The attack ad is the defining feature of present-day elections.

This is no way to run a democracy. We do need candidates to offer competing visions and distinguish themselves from their opponents. But that’s not what attack ads are about. They are about caricature and character assassination. They elevate trivia over policy. They mislead and misinform.

Voters perceive a sharp increase in attack ads. They are right. The reason? A dramatic rise in the amount of election spending by outside organizations, not formally connected to candidate campaigns — a direct result of the U.S. Supreme Court’s misguided 2010 ruling in Citizens United.

It doesn’t have to be this way.

During the 2012 U.S. Senate battle between Democrat Elizabeth Warren and Republican Scott Brown, the two candidates signed, the “People’s Pledge” to stem the flow of outside money into that election.

Under the terms of the novel agreement, each candidate told outside groups: Stay out. If an outside group purchased any broadcast or online ads, the candidate the ads were designed to help would have to make an offsetting donation to a charity of the opposing candidate’s choice.

The pledge worked. Brown ended up making two small donations, but outside groups stayed out. There was a far lower percentage of negative ads, and the candidates were able to control their message and spend more time talking to voters about issues they cared about.

Although the Massachusetts race was the most expensive U.S. Senate race in history, its character was very different than closely contested races throughout the rest of the country, where outside spending defined the election landscape.

Election spending by outside groups in 2012 began to rival the amount spent by parties. In four of the ten most expensive U.S. Senate races in 2012, outside groups outspent the candidates, something that has occurred once in the previous three election cycles. Further, outside groups spent 84 percent as much as the national parties in 2012, more than double the percentage in any recent election.

Altogether, outside groups in 2012 spent $1 billion in 2012 on federal elections — exceeding total outside spending for the previous four election cycles combined.

The vast majority of this outside spending was devoted to attack ads: More than 85 percent of expenditures made by the 15 largest outside groups in the 2012 election cycle financed negative messages.

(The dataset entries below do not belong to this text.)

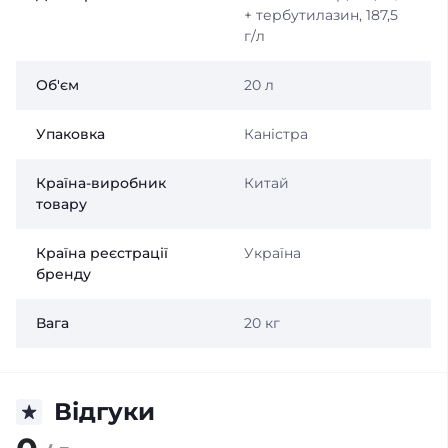
+ тербутилазин, 187,5
г/л
Об'єм
20 л
Упаковка
Каністра
Країна-виробник
Китай
товару
Країна реєстрації
Україна
бренду
Вага
20 кг
Відгуки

This election year is on track to outdistance anything we’ve seen yet. The number of television ads paid for by outside groups is nearly six times what it was at this point in the 2010 midterm election, according to a New York Times analysis.

Outside groups spend so much on negative ads for a simple reason: They work. Although virtually everyone hates attack ads, they make a meaningful impression on voters. Candidates run far fewer attack ads because voters can hold them accountable for the toxic political pollution on the airwaves. But the outside groups are unknown and not accountable to voters. Indeed, at least a third of outside spending is by groups that are not required to disclose their donors.

Although one candidate obviously wins every race, outside spending is, by and large, not in the interest of either candidate. The barrage of negative ads unleashed by outside spenders hijacks control of election narratives from the candidates. And with big outside spenders lining up to support both Republicans and Democrats, especially in the most closely contested elections, both sides get pounded.

Candidates have the opportunity to regain control of ads in their election contests through a voluntary agreement to reject outside spending.

Successful candidates in the 2012 Maine U.S. Senate race, 2013 Massachusetts U.S. Senate race, and the 2013 Los Angeles mayoral race proposed rejecting outside spending and gained public support for doing so. There has been prominent public discussion about the idea in 2014 races across the country.

As we approach the intense campaign season, it’s now time for the candidates to negotiate joint agreements to end outside spending. The candidates share our interest as voters in more civil, serious and informative campaigns, where it’s the candidates — not shadowy, unaccountable, outside organizations — who establish the tone and tenor of our elections.